I might be mistaken but I seem to recall that the LINQ sort is stable.
Likewise in like there is an ILookup for duplicated keys,
but the default implementation (Lookup) is immutable. It
took me only a few moments to write a mutable ILookup
implementation, however.
Marc
Re: Sorting lists in .Net - why it sucks
am 25.01.2008 17:20:47 von skeet
On Jan 25, 1:38 pm, nightwatch77 wrote:
> I don't know what sort algorithm did Microsoft use, but simple
> QuickSort implementation is a stable algorithm and has no problem with
> sorting duplicated values.
I assume by "simple" you mean "using extra memory rather than sorting
in place". The more efficient in-place quick sort isn't stable.
Jon
Re: Sorting lists in .Net - why it sucks
am 25.01.2008 20:17:57 von nightwatch77
Hi,
- Family Tree Mike, you probably didn't notice I have implemented
IComparer, thanks anyway.
- Marc, I know Microsoft has documented the weird SortedList behavior,
but does it add more sense to the API?
- Jon, you're right, in-place quicksort is unstable, but anyway, there
is a stable version.
Still, the sorting functionality is very essential to a collections
API, just like a good hashtable implementation.

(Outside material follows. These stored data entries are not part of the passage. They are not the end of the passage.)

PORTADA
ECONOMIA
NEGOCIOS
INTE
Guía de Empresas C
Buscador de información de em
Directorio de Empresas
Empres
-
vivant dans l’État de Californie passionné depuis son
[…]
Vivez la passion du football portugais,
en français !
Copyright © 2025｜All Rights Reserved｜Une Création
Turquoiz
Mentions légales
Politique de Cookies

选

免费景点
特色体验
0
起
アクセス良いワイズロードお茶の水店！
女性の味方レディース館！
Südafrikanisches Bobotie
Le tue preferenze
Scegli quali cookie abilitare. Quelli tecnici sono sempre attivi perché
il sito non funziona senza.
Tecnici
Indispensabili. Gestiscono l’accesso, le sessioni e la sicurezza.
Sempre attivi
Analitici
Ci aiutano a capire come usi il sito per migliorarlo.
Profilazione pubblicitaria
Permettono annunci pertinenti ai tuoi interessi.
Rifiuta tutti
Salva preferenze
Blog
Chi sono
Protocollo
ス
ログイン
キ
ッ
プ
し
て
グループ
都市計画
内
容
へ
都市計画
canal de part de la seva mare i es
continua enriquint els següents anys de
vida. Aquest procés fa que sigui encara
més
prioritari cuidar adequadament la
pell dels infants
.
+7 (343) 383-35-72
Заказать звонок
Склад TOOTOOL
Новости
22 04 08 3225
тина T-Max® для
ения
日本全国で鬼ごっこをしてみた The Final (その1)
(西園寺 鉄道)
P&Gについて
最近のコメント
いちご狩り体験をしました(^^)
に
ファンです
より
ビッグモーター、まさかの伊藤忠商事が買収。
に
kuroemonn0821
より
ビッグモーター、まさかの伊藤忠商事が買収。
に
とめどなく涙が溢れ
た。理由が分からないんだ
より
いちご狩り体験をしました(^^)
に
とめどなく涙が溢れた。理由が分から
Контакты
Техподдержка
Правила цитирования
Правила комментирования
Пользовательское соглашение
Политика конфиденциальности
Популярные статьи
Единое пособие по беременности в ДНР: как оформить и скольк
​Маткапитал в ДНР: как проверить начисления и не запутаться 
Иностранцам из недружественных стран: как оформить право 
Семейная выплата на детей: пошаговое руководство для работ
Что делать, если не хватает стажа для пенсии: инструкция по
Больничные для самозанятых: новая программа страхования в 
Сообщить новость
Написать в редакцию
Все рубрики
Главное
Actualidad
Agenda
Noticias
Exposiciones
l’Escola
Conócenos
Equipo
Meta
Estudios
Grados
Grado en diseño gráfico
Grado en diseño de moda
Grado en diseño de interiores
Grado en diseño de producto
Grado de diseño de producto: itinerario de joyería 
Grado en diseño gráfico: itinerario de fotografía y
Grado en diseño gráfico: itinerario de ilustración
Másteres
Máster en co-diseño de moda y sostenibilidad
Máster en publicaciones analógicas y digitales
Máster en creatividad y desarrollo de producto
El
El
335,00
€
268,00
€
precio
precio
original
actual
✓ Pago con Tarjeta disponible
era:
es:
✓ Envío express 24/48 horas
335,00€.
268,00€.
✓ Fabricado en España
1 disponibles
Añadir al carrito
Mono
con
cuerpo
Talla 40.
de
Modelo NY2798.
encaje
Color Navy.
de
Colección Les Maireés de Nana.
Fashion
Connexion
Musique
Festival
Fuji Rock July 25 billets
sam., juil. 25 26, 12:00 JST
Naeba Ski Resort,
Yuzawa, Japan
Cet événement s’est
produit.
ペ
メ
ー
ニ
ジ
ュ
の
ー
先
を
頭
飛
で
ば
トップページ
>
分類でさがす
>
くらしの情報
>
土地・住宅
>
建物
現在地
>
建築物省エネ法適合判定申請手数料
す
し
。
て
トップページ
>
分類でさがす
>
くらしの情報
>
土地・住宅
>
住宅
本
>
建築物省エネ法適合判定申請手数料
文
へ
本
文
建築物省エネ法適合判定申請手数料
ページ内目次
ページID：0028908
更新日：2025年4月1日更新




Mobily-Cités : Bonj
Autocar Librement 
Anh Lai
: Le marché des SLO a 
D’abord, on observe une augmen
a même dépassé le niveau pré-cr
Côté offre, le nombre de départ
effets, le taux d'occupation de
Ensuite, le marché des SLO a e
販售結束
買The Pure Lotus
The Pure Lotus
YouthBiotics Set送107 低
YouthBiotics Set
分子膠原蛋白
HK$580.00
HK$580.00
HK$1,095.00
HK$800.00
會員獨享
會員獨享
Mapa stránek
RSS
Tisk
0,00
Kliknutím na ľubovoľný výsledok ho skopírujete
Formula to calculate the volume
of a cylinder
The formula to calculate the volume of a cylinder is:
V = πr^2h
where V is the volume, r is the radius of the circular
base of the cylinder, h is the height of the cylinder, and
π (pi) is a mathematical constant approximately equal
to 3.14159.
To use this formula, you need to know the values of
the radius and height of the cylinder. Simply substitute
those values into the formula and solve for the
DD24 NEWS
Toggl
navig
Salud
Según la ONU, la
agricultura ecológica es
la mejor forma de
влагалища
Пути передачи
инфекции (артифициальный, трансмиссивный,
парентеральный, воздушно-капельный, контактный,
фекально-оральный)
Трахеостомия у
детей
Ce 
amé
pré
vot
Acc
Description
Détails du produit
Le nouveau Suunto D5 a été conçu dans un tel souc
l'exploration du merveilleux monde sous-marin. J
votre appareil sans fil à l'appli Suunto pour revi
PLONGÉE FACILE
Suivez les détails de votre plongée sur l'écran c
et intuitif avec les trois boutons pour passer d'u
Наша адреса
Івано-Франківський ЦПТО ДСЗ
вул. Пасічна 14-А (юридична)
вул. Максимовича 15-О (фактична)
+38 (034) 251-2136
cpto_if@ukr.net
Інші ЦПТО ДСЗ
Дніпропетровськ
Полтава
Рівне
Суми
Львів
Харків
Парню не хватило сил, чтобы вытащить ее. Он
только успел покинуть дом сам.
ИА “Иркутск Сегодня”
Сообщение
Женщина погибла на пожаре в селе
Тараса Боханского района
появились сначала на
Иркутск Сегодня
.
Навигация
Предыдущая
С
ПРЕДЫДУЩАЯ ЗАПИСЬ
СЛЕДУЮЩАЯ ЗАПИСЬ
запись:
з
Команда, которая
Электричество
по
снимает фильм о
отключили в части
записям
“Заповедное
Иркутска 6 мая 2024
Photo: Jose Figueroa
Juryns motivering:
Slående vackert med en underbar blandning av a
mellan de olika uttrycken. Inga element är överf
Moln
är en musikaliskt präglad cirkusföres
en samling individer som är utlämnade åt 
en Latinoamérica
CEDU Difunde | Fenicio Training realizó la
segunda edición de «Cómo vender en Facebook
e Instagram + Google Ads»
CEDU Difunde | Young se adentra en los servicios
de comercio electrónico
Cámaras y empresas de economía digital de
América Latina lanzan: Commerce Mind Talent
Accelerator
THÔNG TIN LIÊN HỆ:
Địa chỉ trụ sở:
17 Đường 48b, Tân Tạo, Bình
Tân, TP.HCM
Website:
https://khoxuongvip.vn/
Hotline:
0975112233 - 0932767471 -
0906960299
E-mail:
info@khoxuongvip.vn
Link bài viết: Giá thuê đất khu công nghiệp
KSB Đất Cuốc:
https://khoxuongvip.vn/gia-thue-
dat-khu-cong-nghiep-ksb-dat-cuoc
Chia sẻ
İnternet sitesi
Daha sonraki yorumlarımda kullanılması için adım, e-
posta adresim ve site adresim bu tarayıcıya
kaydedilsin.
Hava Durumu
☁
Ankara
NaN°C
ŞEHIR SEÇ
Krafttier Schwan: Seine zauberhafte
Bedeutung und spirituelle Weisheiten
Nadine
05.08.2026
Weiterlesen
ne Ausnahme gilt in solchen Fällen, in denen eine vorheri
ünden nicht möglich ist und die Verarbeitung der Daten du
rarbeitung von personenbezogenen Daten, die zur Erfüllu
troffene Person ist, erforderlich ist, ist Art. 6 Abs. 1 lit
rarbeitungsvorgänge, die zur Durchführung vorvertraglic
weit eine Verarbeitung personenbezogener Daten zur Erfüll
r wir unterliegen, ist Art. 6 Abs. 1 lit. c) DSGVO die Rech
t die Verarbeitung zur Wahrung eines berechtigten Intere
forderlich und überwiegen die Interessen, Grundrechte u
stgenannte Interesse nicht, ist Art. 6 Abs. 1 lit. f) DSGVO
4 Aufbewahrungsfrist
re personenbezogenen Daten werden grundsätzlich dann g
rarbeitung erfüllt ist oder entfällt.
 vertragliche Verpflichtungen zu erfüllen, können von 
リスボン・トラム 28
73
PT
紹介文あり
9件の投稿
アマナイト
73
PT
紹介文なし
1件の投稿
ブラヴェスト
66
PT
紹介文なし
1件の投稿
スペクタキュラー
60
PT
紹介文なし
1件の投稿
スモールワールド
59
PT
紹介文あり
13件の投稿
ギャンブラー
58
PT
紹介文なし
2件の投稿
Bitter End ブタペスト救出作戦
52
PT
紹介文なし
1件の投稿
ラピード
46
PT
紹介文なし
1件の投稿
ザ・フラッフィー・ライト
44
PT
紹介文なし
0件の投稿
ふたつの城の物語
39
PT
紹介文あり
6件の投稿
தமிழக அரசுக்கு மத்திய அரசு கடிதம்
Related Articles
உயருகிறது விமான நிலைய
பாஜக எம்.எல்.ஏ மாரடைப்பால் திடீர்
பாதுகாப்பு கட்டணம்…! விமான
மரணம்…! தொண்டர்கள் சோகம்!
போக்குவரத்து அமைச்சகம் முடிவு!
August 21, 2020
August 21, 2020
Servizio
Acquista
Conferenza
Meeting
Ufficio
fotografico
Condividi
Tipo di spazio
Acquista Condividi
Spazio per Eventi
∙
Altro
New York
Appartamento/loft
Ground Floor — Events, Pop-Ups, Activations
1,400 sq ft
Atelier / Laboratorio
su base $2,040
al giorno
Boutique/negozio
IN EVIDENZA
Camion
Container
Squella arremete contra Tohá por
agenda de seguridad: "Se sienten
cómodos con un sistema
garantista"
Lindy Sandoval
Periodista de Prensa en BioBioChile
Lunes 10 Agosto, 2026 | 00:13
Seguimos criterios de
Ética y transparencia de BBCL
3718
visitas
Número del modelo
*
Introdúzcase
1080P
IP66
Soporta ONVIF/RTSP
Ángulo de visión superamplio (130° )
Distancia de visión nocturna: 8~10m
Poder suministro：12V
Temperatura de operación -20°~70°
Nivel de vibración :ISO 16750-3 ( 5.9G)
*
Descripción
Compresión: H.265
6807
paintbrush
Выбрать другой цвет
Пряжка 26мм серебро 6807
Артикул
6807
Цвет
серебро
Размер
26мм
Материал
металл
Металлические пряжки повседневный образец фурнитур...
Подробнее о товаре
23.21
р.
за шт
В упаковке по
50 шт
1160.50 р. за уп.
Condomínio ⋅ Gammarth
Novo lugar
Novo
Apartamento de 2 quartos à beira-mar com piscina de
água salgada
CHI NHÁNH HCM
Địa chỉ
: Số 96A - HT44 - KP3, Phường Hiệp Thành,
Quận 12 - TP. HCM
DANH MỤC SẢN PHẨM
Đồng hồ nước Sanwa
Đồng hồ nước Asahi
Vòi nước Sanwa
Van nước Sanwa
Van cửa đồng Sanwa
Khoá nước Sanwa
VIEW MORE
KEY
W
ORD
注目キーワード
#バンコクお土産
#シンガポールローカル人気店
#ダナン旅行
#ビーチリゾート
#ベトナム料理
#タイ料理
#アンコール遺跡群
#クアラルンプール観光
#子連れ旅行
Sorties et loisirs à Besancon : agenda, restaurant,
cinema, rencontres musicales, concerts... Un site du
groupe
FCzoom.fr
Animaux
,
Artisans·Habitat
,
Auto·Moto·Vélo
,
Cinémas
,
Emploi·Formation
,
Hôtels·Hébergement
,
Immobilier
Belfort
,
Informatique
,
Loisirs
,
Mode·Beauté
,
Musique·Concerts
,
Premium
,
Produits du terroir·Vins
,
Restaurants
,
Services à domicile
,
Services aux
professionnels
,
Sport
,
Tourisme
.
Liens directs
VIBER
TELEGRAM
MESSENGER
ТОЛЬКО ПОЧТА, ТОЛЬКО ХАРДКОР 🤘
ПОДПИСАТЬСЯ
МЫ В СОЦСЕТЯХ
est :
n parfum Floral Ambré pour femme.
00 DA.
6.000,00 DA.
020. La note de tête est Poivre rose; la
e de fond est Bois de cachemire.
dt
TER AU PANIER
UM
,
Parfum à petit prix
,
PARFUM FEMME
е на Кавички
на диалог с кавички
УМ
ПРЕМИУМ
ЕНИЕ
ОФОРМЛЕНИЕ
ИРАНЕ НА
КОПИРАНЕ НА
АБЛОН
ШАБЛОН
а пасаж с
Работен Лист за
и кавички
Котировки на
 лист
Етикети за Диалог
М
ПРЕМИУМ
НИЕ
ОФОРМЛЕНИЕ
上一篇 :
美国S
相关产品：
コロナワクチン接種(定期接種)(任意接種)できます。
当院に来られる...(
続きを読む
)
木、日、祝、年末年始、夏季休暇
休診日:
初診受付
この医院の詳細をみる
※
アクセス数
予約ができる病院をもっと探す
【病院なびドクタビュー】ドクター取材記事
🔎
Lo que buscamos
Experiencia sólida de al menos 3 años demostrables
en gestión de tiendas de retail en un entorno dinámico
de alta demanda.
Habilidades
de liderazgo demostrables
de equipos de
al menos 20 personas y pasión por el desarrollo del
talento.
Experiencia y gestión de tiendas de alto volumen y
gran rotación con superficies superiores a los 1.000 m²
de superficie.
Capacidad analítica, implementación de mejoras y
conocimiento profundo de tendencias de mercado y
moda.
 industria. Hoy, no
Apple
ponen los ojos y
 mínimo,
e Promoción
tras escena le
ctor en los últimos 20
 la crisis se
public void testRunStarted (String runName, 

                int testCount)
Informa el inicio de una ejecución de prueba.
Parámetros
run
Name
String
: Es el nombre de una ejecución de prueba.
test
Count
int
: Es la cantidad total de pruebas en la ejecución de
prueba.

It should be done
better and programmers should have the option to select sorting
algorithm.
best regards
RG
Re: Sorting lists in .Net - why it sucks
am 25.01.2008 23:59:53 von Dejan Stanic
Check out http://www.itu.dk/research/c5/.
Great stuff.
LP,
Dejan
Re: Sorting lists in .Net - why it sucks
am 26.01.2008 01:15:02 von FamilyTreeMike
I guess what I was too subtle about was, that by
1. writing an IComparable (not IComparer) class wrapping DateTime,
2. that the comparison routine never returns equal,
the code does not crash on equal keys.
"nightwatch77" wrote:
> Hi,
>
> - Family Tree Mike, you probably didn't notice I have implemented
> IComparer, thanks anyway.
> - Marc, I know Microsoft has documented the weird SortedList behavior,
> but does it add more sense to the API?
> - Jon, you're right, in-place quicksort is unstable, but anyway, there
> is a stable version.
> Still, the sorting functionality is very essential to a collections
> API, just like a good hashtable implementation. It should be done
> better and programmers should have the option to select sorting
> algorithm.
> best regards
> RG
>
>
>
Re: Sorting lists in .Net - why it sucks
am 28.01.2008 12:32:27 von nightwatch77
On Jan 26, 1:15 am, Family Tree Mike
wrote:
> I guess what I was too subtle about was, that by
>
> 1. writing an IComparable (not IComparer) class wrapping DateTime,
> 2. that the comparison routine never returns equal,
>
> the code does not crash on equal keys.
Mike, your solution is very simple but doesn't help a bit because it
doesn't guarantee stable sorting. Equal timestamps is something I have
to handle in a certain way, that is I have to get them in the same
order as in input, and your IComparable just makes sure two timestamps
are never equal - that solves some problem, but not mine.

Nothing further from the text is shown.